- [Instructions for the task]:
Leaving out any pictures, print the entries that follow exactly as they stand.

(Source records)
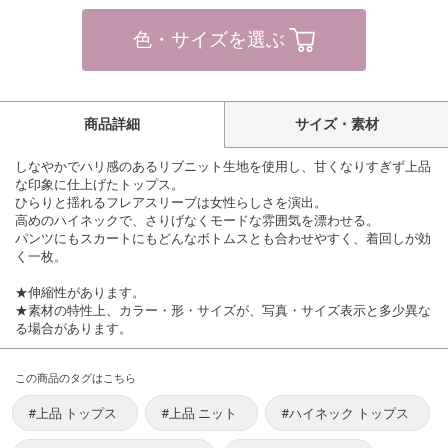
色・サイズを選ぶ
商品詳細
サイズ・素材
しなやかでハリ感のあるリブニット生地を使用し、甘くなりすぎず上品
な印象に仕上げたトップス。
ひらりと揺れるフレアスリーブは女性らしさを演出。
高めのハイネックで、さりげなくモードな雰囲気を漂わせる。
パンツにもスカートにもどんなボトムスとも合わせやすく、着回しが効
く一枚。
★伸縮性があります。
★素材の特性上、カラー・形・サイズが、写真・サイズ表示と多少異な
る場合があります。
この商品のタグはこちら
#上品 トップス
#上品 ニット
#ハイネック トップス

- [Written answer]:
色・サイズを選ぶ
商品詳細
サイズ・素材
しなやかでハリ感のあるリブニット生地を使用し、甘くなりすぎず上品
な印象に仕上げたトップス。
ひらりと揺れるフレアスリーブは女性らしさを演出。
高めのハイネックで、さりげなくモードな雰囲気を漂わせる。
パンツにもスカートにもどんなボトムスとも合わせやすく、着回しが効
く一枚。
★伸縮性があります。
★素材の特性上、カラー・形・サイズが、写真・サイズ表示と多少異な
る場合があります。
この商品のタグはこちら
#上品 トップス
#上品 ニット
#ハイネック トップス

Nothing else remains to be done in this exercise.